▶ Prompt
Check each line of the entries below for the word "información", and copy out the ones that have it.
---*---
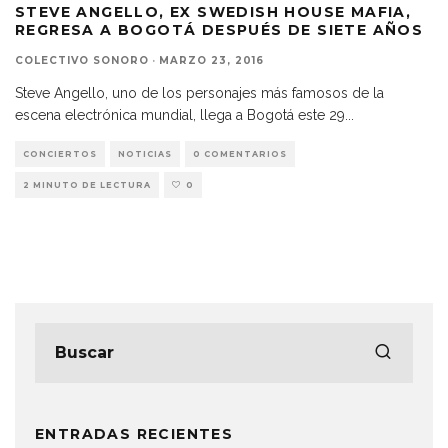
STEVE ANGELLO, EX SWEDISH HOUSE MAFIA,
REGRESA A BOGOTÁ DESPUÉS DE SIETE AÑOS
COLECTIVO SONORO
·
MARZO 23, 2016
Steve Angello, uno de los personajes más famosos de la
escena electrónica mundial, llega a Bogotá este 29
...
CONCIERTOS
NOTICIAS
0 COMENTARIOS
2 MINUTO DE LECTURA
0
ENTRADAS RECIENTES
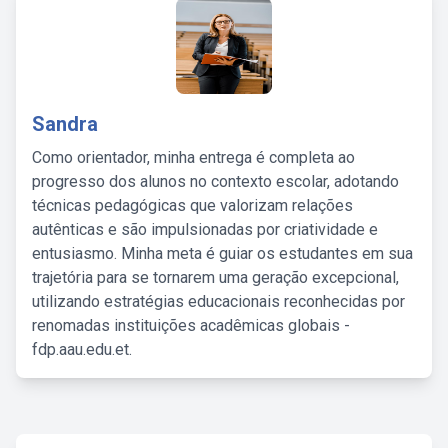
Sandra
Como orientador, minha entrega é completa ao
progresso dos alunos no contexto escolar, adotando
técnicas pedagógicas que valorizam relações
autênticas e são impulsionadas por criatividade e
entusiasmo. Minha meta é guiar os estudantes em sua
trajetória para se tornarem uma geração excepcional,
utilizando estratégias educacionais reconhecidas por
renomadas instituições acadêmicas globais -
fdp.aau.edu.et.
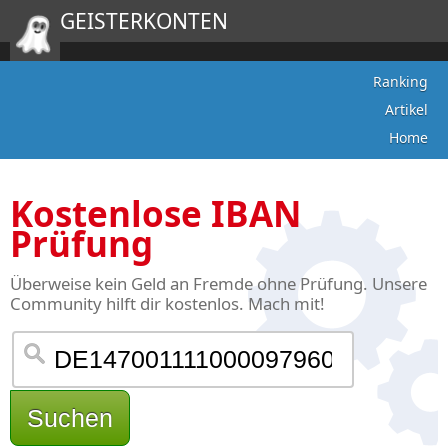
GEISTERKONTEN
Ranking
Artikel
Home
Kostenlose IBAN
Prüfung
Überweise kein Geld an Fremde ohne Prüfung. Unsere
Community hilft dir kostenlos. Mach mit!
Suchen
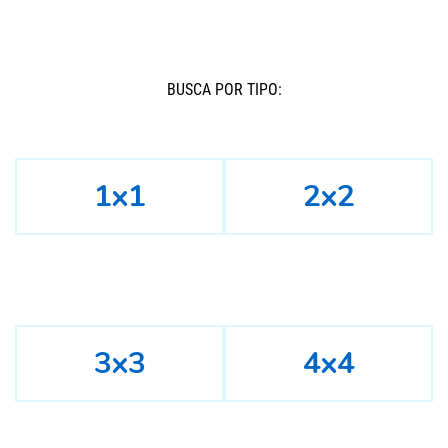
BUSCÁ POR TIPO:
1x1
2x2
3x3
4x4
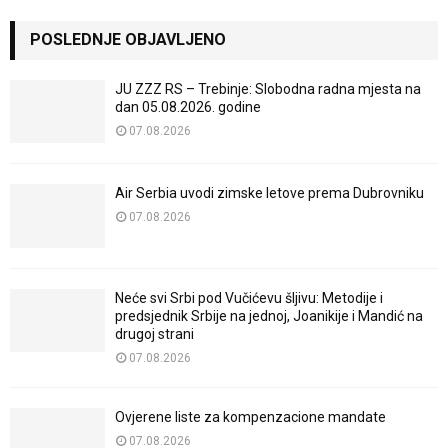
POSLEDNJE OBJAVLJENO
JU ZZZ RS – Trebinje: Slobodna radna mjesta na
dan 05.08.2026. godine
07.08.2026
Air Serbia uvodi zimske letove prema Dubrovniku
07.08.2026
Neće svi Srbi pod Vučićevu šljivu: Metodije i
predsjednik Srbije na jednoj, Joanikije i Mandić na
drugoj strani
07.08.2026
Ovjerene liste za kompenzacione mandate
07.08.2026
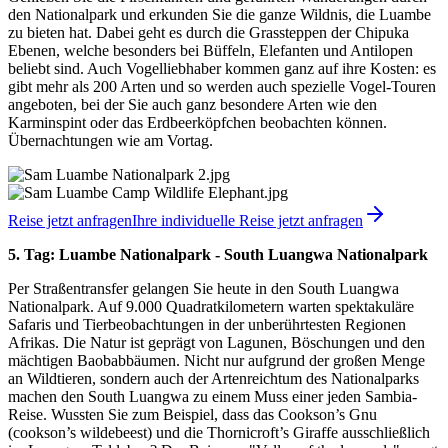
den Nationalpark und erkunden Sie die ganze Wildnis, die Luambe
zu bieten hat. Dabei geht es durch die Grassteppen der Chipuka
Ebenen, welche besonders bei Büffeln, Elefanten und Antilopen
beliebt sind. Auch Vogelliebhaber kommen ganz auf ihre Kosten: es
gibt mehr als 200 Arten und so werden auch spezielle Vogel-Touren
angeboten, bei der Sie auch ganz besondere Arten wie den
Karminspint oder das Erdbeerköpfchen beobachten können.
Übernachtungen wie am Vortag.
Reise jetzt anfragen
Ihre individuelle Reise jetzt anfragen
5. Tag: Luambe Nationalpark - South Luangwa Nationalpark
Per Straßentransfer gelangen Sie heute in den South Luangwa
Nationalpark. Auf 9.000 Quadratkilometern warten spektakuläre
Safaris und Tierbeobachtungen in der unberührtesten Regionen
Afrikas. Die Natur ist geprägt von Lagunen, Böschungen und den
mächtigen Baobabbäumen. Nicht nur aufgrund der großen Menge
an Wildtieren, sondern auch der Artenreichtum des Nationalparks
machen den South Luangwa zu einem Muss einer jeden Sambia-
Reise. Wussten Sie zum Beispiel, dass das Cookson’s Gnu
(cookson’s wildebeest) und die Thornicroft’s Giraffe ausschließlich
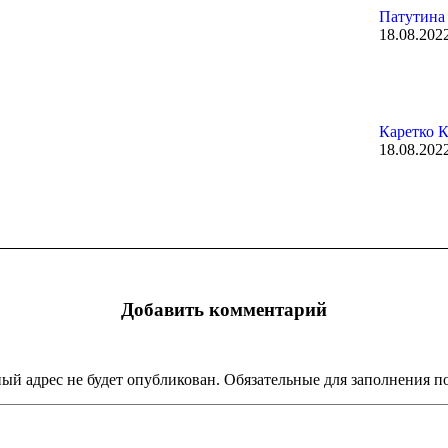
Патутина
18.08.202
Каретко К
18.08.202
Добавить комментарий
ый адрес не будет опубликован. Обязательные для заполнения 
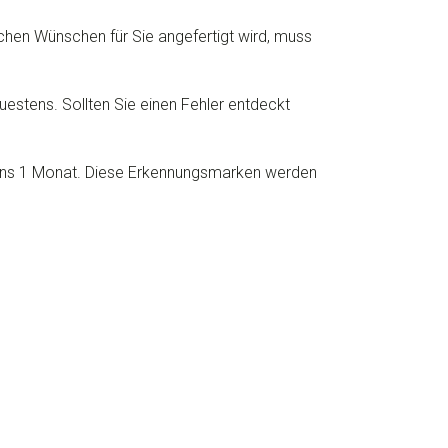
chen Wünschen für Sie angefertigt wird, muss
uestens. Sollten Sie einen Fehler entdeckt
stens 1 Monat. Diese Erkennungsmarken werden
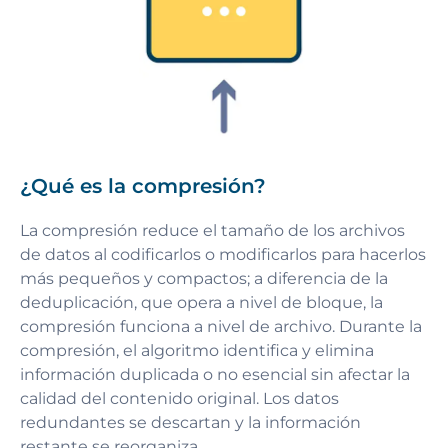
¿Qué es la compresión?
La compresión reduce el tamaño de los archivos
de datos al codificarlos o modificarlos para hacerlos
más pequeños y compactos; a diferencia de la
deduplicación, que opera a nivel de bloque, la
compresión funciona a nivel de archivo. Durante la
compresión, el algoritmo identifica y elimina
información duplicada o no esencial sin afectar la
calidad del contenido original. Los datos
redundantes se descartan y la información
restante se reorganiza.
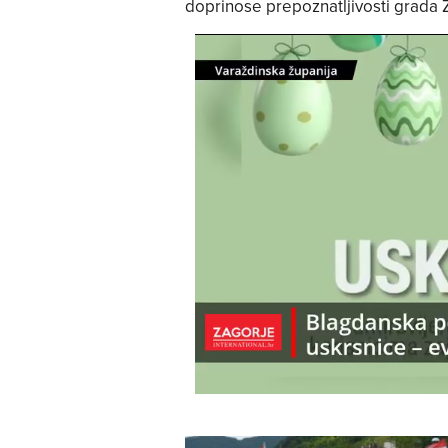
doprinose prepoznatljivosti grada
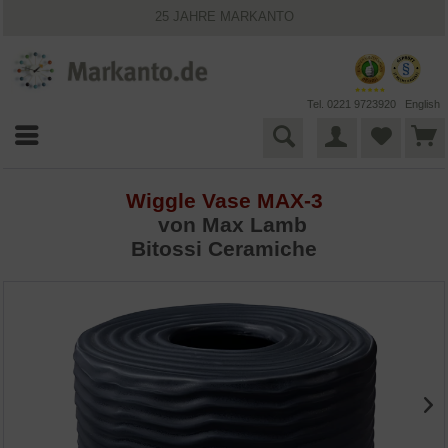
25 JAHRE MARKANTO
KOSTENLOSER VERSAND INNERHALB DEUTSCHLANDS
30 TAGE WIDERRUFSRECHT
VIELFÄLTIGE ZAHLUNGSMÖGLICHKEITEN
BESTPRICE-GARANTIE
Tel. 0221 9723920
English
Wiggle Vase MAX-3
von Max Lamb
Bitossi Ceramiche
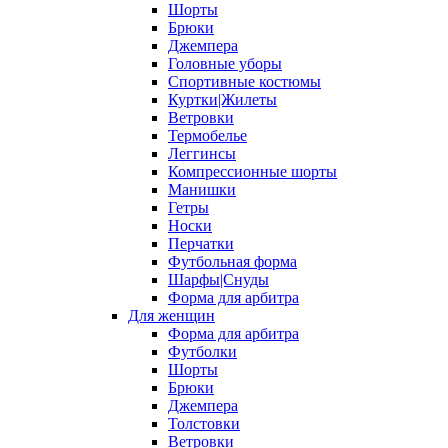
Шорты
Брюки
Джемпера
Головные уборы
Спортивные костюмы
Куртки|Жилеты
Ветровки
Термобелье
Леггинсы
Компрессионные шорты
Манишки
Гетры
Носки
Перчатки
Футбольная форма
Шарфы|Снуды
Форма для арбитра
Для женщин
Форма для арбитра
Футболки
Шорты
Брюки
Джемпера
Толстовки
Ветровки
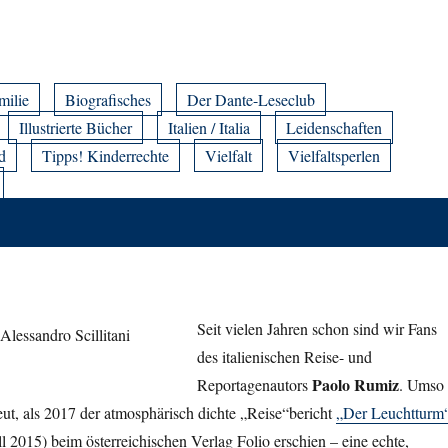
milie
Biografisches
Der Dante-Leseclub
Illustrierte Bücher
Italien / Italia
Leidenschaften
d
Tipps! Kinderrechte
Vielfalt
Vielfaltsperlen
Seit vielen Jahren schon sind wir Fans
des italienischen Reise- und
Paolo Rumiz
Reportagenautors
. Umso
eut, als 2017 der atmosphärisch dichte „Reise“bericht
„Der Leuchtturm
ell 2015) beim österreichischen Verlag Folio erschien – eine echte,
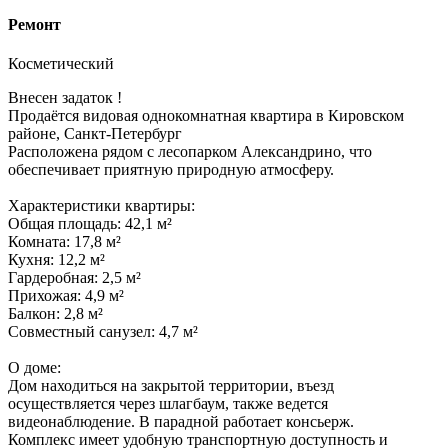
Ремонт
Косметический
Внесен задаток !
Продаётся видовая однокомнатная квартира в Кировском
районе, Санкт-Петербург
Расположена рядом с лесопарком Александрино, что
обеспечивает приятную природную атмосферу.
Характеристики квартиры:
Общая площадь: 42,1 м²
Комната: 17,8 м²
Кухня: 12,2 м²
Гардеробная: 2,5 м²
Прихожая: 4,9 м²
Балкон: 2,8 м²
Совместный санузел: 4,7 м²
О доме:
Дом находиться на закрытой территории, въезд
осуществляется через шлагбаум, также ведется
видеонаблюдение. В парадной работает консьерж.
Комплекс имеет удобную транспортную доступность и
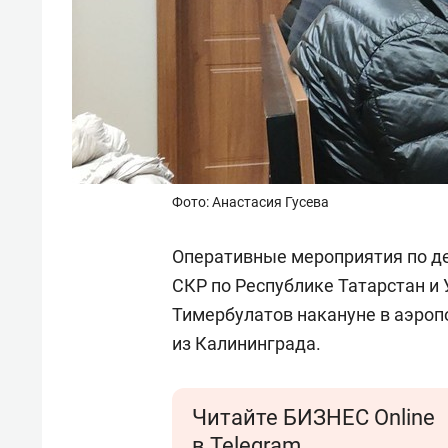
Фото: Анастасия Гусева
Оперативные мероприятия по де
СКР по Республике Татарстан и
Тимербулатов накануне в аэропо
из Калининграда.
Читайте БИЗНЕС Online
в Telegram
---*---
▶ Task solution
información duplicada o no esencial sin afectar la
redundantes se descartan y la información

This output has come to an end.